Um único gene bacteriano foi doado aos fungos pelo menos 15 ocasiões. A descoberta mostra que um atalho evolutivo que antes se pensava restrito às bactérias é surpreendentemente comum em formas de vida eucarióticas e mais complexas.

As bactérias trocam frequentemente genes com as suas vizinhas, ganhando capacidades e características que lhes permitem adaptar-se rapidamente a novos ambientes. Organismos mais complexos, pelo contrário, geralmente têm que se contentar com o lento processo da duplicação genética e da mutação.

Há alguns exemplos de troca de genes entre eucariontes e mesmo entre bactérias e eucariontes mas esse tipo de evento, conhecido por transferência genética horizontal, eram considerados raros.

Mas Daniel Muller, ecologista microbiano na Universidade de Lyons em França, lançaram dúvidas sobre essa assunção após estudar bactérias do solo que vivem em redor das raízes das plantas. Ele descobriu que o gene bacteriano acdS, usado para promover o crescimento das raízes das plantas, também estava presente em vários tipos de fungos. O seu trabalho foi agora publicado na revista Proceedings of the Royal Society B.
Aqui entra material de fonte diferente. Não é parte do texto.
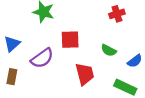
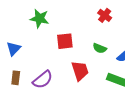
red cross: (117, 14) -> (105, 15), turned -32
purple semicircle: (42, 58) -> (43, 80), moved

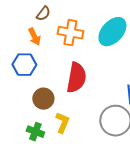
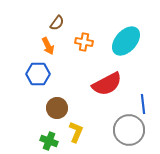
orange cross: (70, 33) -> (84, 42), size x0.7
red semicircle: (76, 78) -> (107, 84), moved, turned 52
Muller analisou o genoma de 149 eucariontes e descobriu genes semelhantes ao acdS em 65 deles, 61 em fungos e 4 oomicetes parasitas, incluindo o Phytophthora infestans, o fungo responsável pela fome irlandesa ao atacar as batateiras. Depois de analisar as árvores filogenéticas dos organismos, os investigadores determinaram que a explicação mais provável era que três tipos de bactérias tinham doado o gene aos fungos e aos oomicetes, num total de 15 eventos de transferência horizontal de genes.

“O que pensámos que apenas acontecia raramente, na realidade acontece a uma escala muito maior", diz Muller, “com doadores múltiplos e receptores múltiplos.”
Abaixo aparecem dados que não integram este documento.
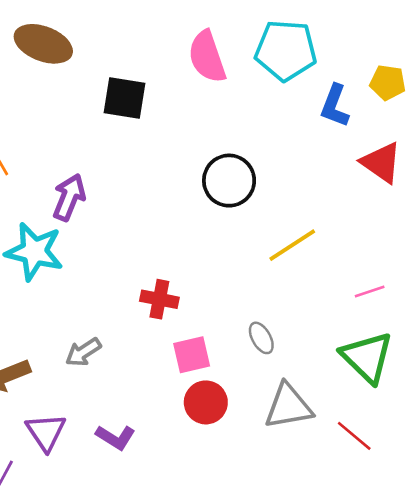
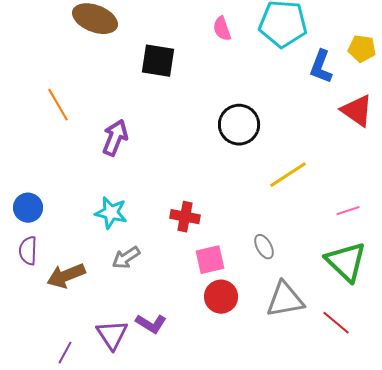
pink semicircle: (207, 57) -> (222, 29), size x0.6
cyan star: (34, 252) -> (111, 213), moved, size x0.7
purple triangle: (46, 432) -> (112, 335), moved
Muller também mostrou que o gene bacteriano parece ter retido a sua função original de promover a comunicação entre o organismo e a sua planta hospedeira, ajudando-o a colonizar melhor as raízes.
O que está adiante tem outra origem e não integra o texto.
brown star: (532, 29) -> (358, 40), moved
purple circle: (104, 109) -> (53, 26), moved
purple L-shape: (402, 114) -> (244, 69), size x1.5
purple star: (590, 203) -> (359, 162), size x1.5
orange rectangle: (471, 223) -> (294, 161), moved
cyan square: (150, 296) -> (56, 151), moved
Os eucariontes podem, portanto, ser capazes de subitamente ganhar características que os ajudem a adaptar-se a novos ambientes muito mais frequentemente do que os biólogos pensavam: “As bactérias são tão abundantes e diversas que podem ser um reservatório de novos genes e funções em eucariontes”, diz Muller.

Charles Davis, biólogo evolutivo na Universidade de Harvard em Cambridge, Massachusetts, diz que o trabalho mostra que a “promiscuidade” na transferência de genes entre bactérias e eucariontes é inesperadamente alta. Mas enfrenta o mesmo problema que muitos outros estudos: a análise das árvores genéticas não é suficientemente detalhada para clarificar onde e quando as transferências ocorreram. “Não podem excluir a possibilidade de o número de transferências ter sido sobrestimado."

A outra grande questão, diz ele, é como é que isso aconteceu? "Qual é o contexto ecológico?"

Muller concorda que o mecanismo de transferência de genes permanece um mistério. A sua equipa não encontrou qualquer evidência de elementos transposões, segmentos de DNA que podem saltar de uma parte do genoma para outra e estão tipicamente associados com o surgimento de novo material genético. Também não descobriram outros genes bacterianos perto do gene acdS nos fungos, apesar da transferências génicas normalmente envolverem mais de um gene. Mas seja lá como for que funciona, o facto é que os fungos e as bactérias vivem juntos no solo perto das plantas, o que forneceria muitas oportunidades para a deslocação de genes.

Davis concorda que a proximidade física é crucial para a transferência horizontal de genes: “É por isso que a estudo em sistemas parasíticos, torna a relação entre dador e receptor mais óbvia.”